- Subarachnoid hemorrhage: Early evaluation and optimization of management
- Award date
- 4 March 2015
- Number of pages
- Document type
- PhD thesis
- Faculty of Medicine (AMC-UvA)
A subarachnoid hemorrhage (SAH) is a life-threatening disease that was first described in the 18th century, but it took until the early 20th century until the term "spontaneous subarachnoid hemorrhage" was introduced by the English neurologist Sir Charles P. Symonds. Nowadays, the term spontaneous SAH describes the presence of blood in the subarachnoid space that is not the result of a trauma.
In approximately 85% of cases a SAH is caused by a rupture of an aneurysm on one of the intracranial arteries and this is called an aneurysmal SAH (aSAH).
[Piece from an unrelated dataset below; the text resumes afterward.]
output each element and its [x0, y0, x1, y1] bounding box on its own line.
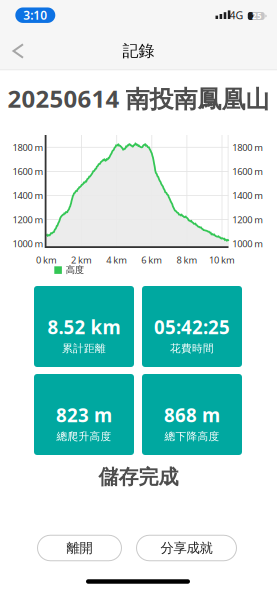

In 15% of all SAH patients no aneurysm is visualized on initial vascular imaging investigations, which classifies these patients into the group of non-aneurysmal SAH.
Not only the initial hemorrhage, but also rebleeds and complications related to the hemorrhage affect the course of the disease and outcome. Therefore, multiple factors need to be addressed to improve the course of the disease and patients’ outcome. Early diagnosis and treatment of SAH patients with the goal to reduce rebleeds might contribute to this improvement.
As this thesis encompasses both aSAH and non-aneurysmal SAH patients, it is split into two parts for a separate evaluation of both patient groups. The first aim of this thesis is to gain better insight into the rebleed risk in the early phase after aSAH and to examine options that can reduce the risk for a rebleed.
The second aim is to assess whether routine MR-imaging of the spinal axis is useful in non-aneurysmal SAH patients to identify a treatable cause of the hemorrhage.